### INSTRUCTIONS TO FOLLOW
If a line in the entries below includes the string "pkgconfig", copy it out.

== INFORMATION SUPPLIED ==

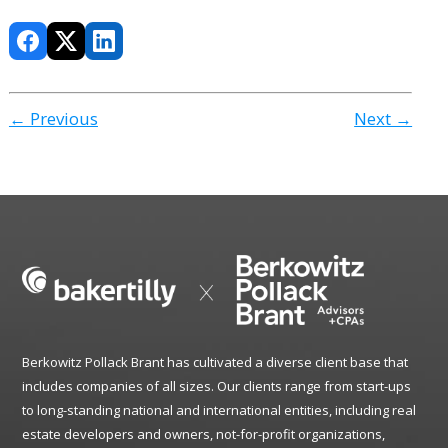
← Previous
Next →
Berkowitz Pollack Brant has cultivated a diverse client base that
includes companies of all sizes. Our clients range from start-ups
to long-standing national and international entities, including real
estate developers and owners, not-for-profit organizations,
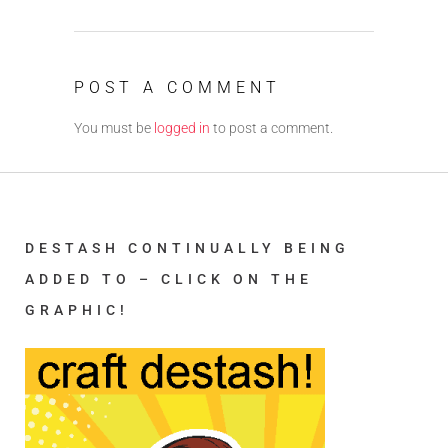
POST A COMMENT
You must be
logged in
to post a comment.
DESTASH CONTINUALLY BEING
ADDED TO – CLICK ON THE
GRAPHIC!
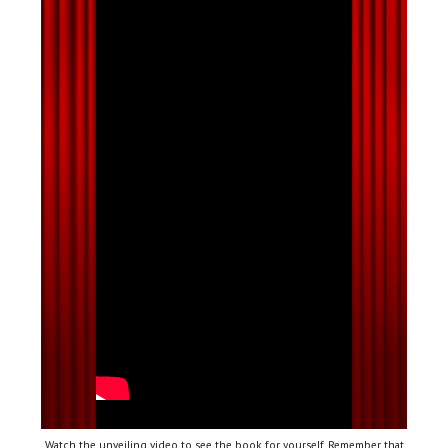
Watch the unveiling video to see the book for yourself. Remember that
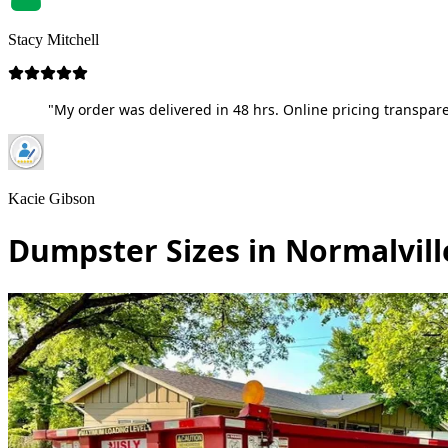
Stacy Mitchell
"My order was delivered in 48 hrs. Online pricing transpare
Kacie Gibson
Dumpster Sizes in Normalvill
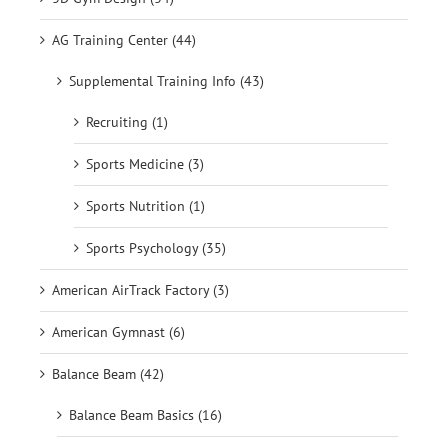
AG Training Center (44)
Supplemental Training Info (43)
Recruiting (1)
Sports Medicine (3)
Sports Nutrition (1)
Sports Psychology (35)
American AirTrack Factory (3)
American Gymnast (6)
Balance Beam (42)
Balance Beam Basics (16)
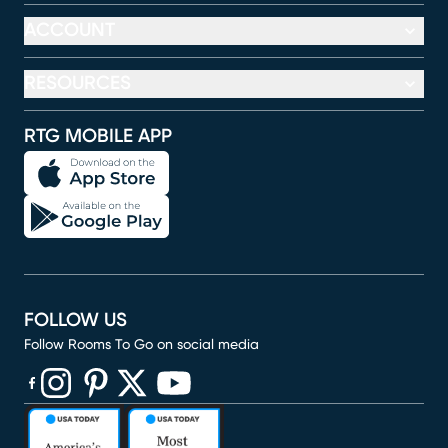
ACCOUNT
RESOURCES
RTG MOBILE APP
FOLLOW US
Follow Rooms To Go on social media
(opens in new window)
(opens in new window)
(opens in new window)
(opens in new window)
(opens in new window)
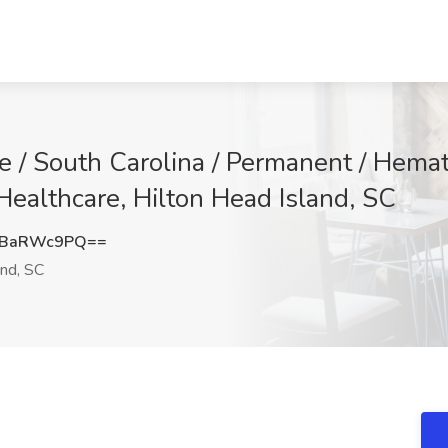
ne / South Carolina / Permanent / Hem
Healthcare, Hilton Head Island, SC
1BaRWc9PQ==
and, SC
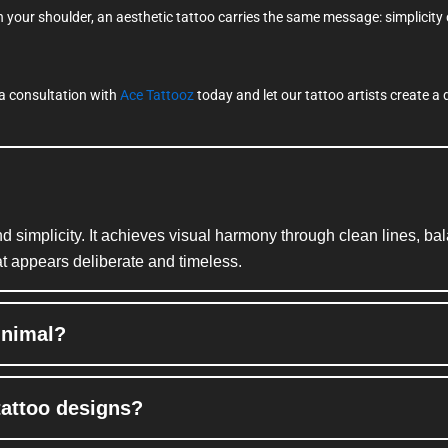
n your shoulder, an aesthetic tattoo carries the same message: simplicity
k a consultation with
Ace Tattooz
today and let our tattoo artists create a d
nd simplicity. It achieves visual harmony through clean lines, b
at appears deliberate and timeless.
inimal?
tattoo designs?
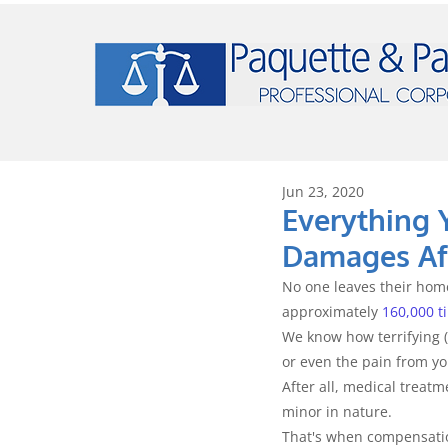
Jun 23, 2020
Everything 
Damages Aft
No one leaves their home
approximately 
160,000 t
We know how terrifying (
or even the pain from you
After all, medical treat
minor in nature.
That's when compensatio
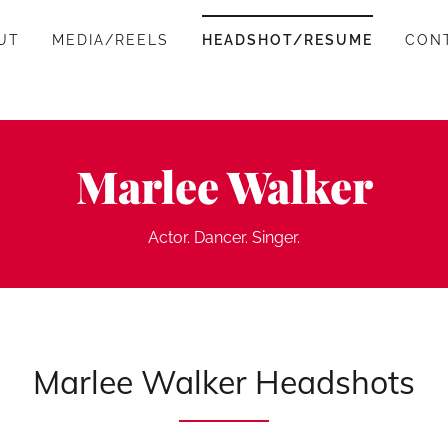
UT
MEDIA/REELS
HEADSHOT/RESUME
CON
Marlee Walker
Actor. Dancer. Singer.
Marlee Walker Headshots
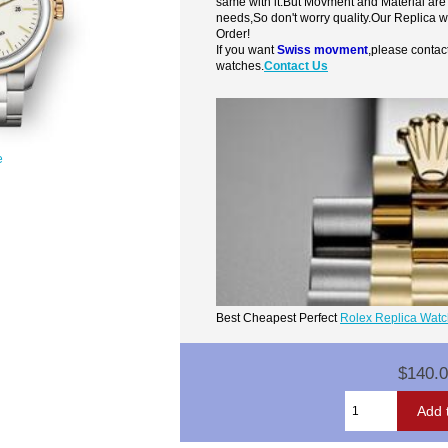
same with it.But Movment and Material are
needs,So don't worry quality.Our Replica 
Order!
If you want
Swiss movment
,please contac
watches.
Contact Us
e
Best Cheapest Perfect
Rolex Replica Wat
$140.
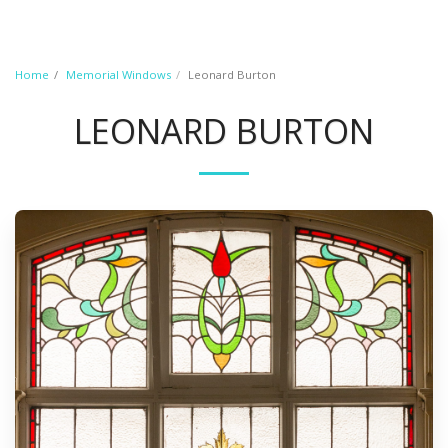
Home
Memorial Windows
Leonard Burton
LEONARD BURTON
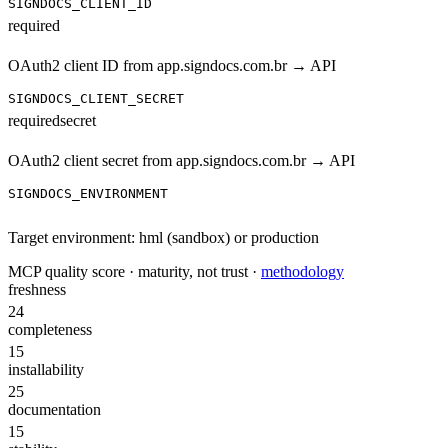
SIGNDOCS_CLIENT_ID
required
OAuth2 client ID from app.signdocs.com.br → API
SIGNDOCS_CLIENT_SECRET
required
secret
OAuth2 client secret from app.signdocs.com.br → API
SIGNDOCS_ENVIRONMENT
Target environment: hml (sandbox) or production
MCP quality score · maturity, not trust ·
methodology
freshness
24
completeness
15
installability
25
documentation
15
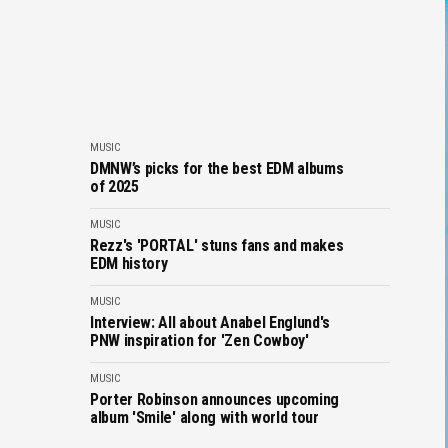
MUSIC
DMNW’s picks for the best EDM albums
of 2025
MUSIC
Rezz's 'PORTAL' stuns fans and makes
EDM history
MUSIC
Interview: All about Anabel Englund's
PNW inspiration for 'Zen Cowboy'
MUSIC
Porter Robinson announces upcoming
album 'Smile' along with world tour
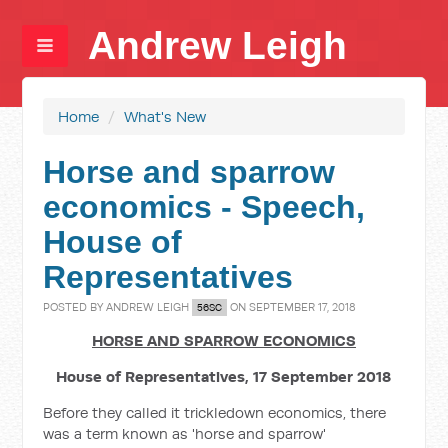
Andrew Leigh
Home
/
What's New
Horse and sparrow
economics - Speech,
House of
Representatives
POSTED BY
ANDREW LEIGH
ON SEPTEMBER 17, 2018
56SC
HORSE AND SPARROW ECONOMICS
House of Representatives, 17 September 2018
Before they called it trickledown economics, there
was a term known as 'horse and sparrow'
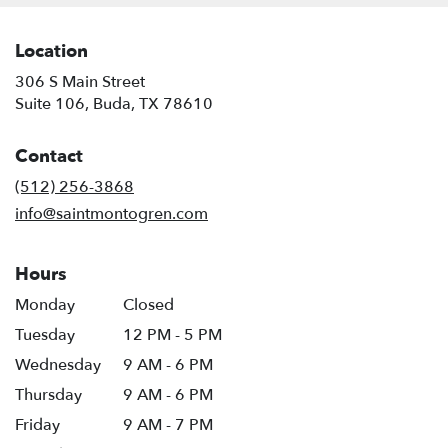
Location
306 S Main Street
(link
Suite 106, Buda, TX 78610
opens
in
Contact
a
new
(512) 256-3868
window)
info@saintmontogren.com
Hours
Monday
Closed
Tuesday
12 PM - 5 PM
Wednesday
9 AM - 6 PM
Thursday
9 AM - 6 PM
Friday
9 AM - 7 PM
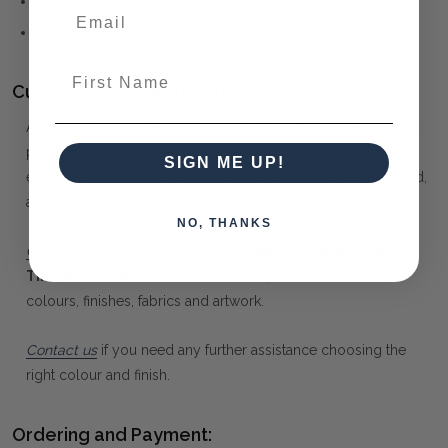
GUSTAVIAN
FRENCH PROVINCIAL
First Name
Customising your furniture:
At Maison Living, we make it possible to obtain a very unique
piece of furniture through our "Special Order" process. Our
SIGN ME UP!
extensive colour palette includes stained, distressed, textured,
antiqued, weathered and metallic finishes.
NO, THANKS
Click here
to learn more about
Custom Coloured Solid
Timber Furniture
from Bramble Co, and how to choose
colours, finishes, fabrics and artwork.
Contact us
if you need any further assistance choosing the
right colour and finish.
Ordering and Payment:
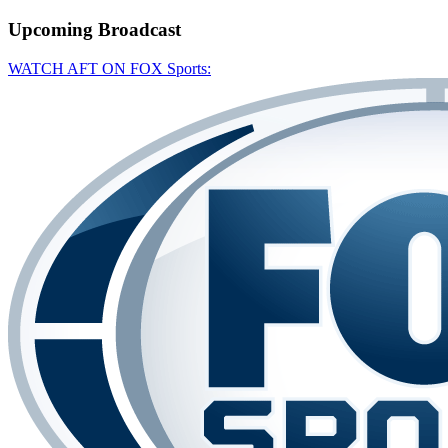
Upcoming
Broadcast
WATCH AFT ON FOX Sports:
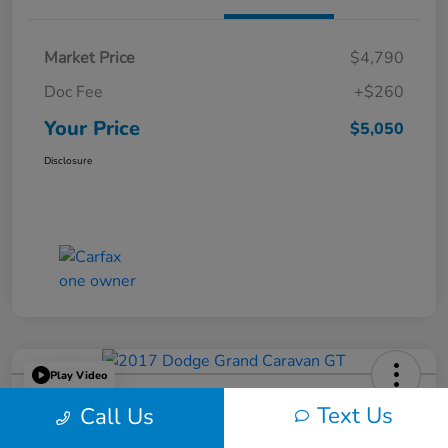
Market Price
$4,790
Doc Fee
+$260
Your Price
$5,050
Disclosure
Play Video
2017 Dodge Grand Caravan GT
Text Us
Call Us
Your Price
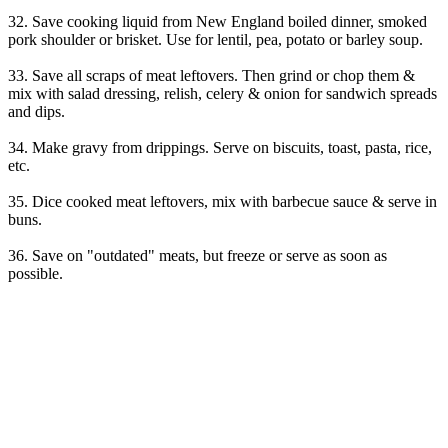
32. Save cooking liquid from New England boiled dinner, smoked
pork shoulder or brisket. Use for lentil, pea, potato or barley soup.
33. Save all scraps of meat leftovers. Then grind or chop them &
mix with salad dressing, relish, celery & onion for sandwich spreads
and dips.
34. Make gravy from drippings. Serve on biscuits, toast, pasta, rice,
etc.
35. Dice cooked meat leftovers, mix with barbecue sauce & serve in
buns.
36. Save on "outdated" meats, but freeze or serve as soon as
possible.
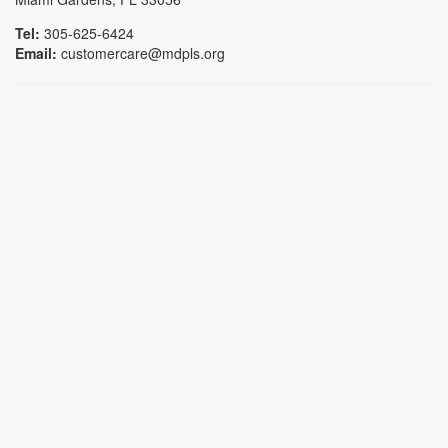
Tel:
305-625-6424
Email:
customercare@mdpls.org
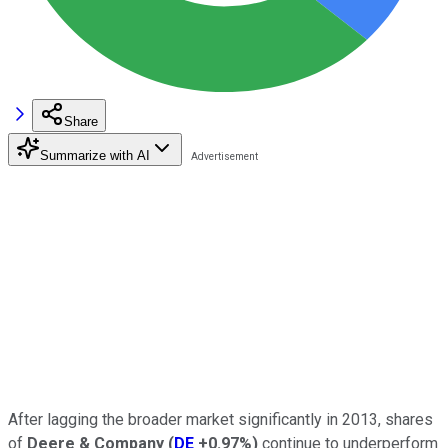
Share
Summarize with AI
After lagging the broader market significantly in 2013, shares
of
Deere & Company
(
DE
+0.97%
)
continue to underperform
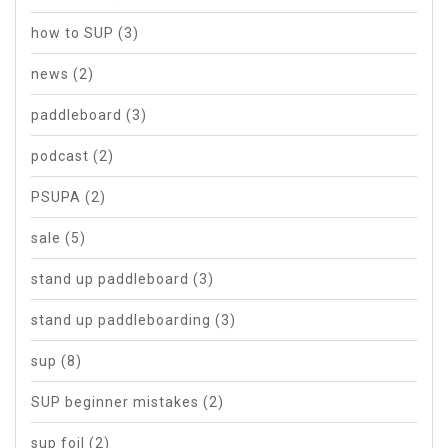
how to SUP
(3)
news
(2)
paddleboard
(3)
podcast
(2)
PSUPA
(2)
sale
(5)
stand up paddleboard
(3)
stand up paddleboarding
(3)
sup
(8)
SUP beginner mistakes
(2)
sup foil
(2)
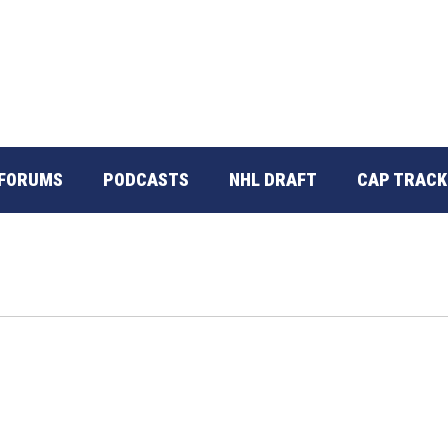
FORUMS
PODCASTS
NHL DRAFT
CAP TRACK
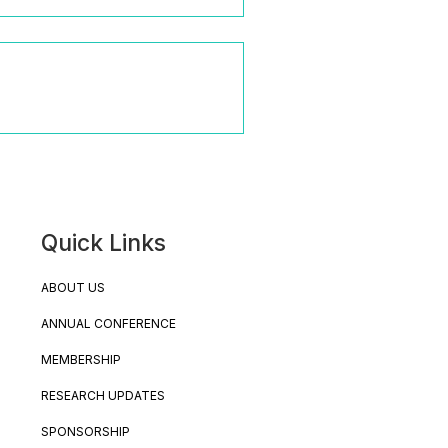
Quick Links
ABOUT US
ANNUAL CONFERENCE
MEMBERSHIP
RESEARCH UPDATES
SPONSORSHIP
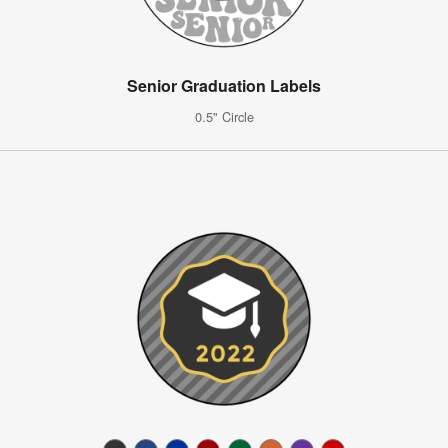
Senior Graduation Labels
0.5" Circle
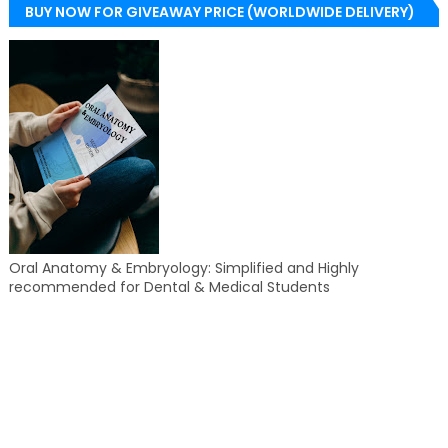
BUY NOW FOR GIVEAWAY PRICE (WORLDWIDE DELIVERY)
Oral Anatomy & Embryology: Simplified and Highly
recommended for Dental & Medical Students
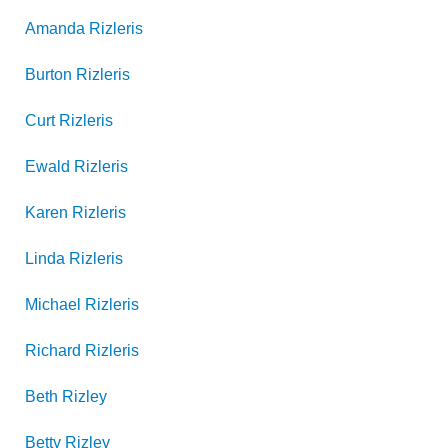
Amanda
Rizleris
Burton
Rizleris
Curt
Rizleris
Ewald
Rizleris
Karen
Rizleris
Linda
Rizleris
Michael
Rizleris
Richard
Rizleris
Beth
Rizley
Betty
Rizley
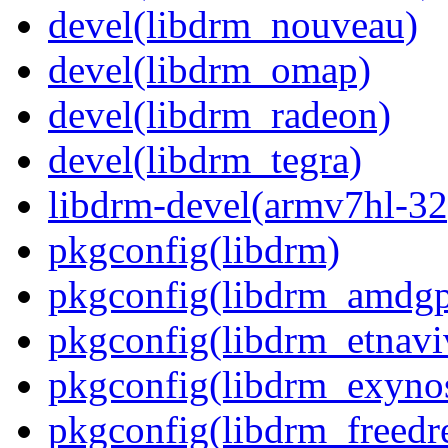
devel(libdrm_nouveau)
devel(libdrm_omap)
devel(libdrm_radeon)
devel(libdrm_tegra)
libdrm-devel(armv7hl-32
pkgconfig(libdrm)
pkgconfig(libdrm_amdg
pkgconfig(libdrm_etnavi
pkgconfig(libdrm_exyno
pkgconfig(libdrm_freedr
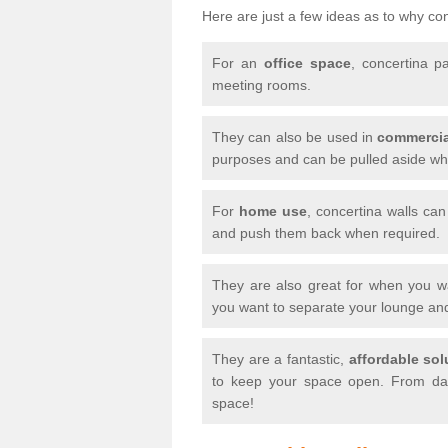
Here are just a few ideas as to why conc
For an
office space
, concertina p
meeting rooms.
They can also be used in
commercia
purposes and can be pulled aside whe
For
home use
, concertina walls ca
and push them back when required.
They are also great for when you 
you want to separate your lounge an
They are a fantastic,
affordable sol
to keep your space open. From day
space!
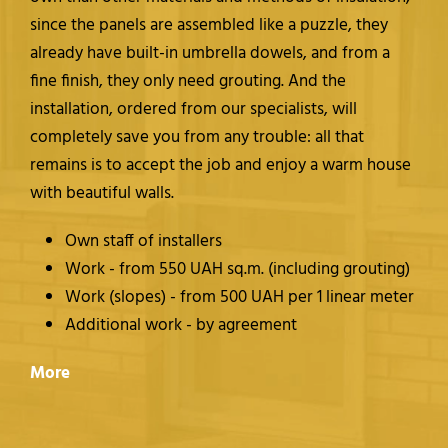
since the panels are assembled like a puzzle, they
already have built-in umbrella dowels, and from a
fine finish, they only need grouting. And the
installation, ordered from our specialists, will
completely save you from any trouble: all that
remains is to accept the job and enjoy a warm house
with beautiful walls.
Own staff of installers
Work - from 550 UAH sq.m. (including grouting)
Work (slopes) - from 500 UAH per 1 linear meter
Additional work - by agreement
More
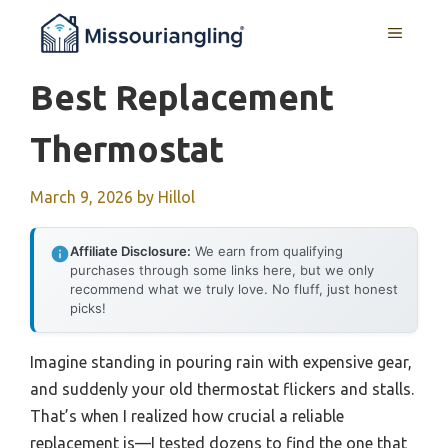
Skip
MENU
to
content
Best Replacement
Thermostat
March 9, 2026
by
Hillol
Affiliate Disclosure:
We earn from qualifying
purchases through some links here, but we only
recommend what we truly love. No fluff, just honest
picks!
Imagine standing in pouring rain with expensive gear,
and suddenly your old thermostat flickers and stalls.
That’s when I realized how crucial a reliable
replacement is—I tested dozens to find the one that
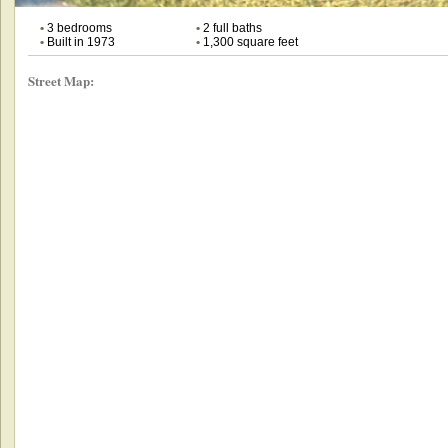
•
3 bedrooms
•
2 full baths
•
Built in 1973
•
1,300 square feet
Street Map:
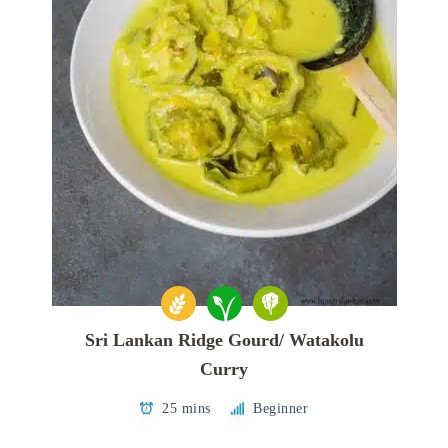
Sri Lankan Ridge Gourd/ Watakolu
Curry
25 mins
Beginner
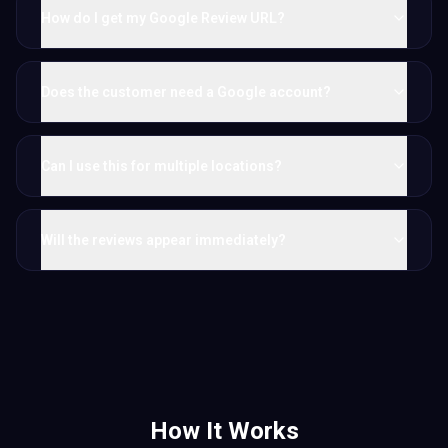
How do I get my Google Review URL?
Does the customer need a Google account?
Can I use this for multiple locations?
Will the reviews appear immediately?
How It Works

===

### SOLUTION FOR THIS TASK
pkgconfig(libdrm)
pkgconfig(libdrm_amdg
pkgconfig(libdrm_etnavi
pkgconfig(libdrm_exyno
pkgconfig(libdrm_freedr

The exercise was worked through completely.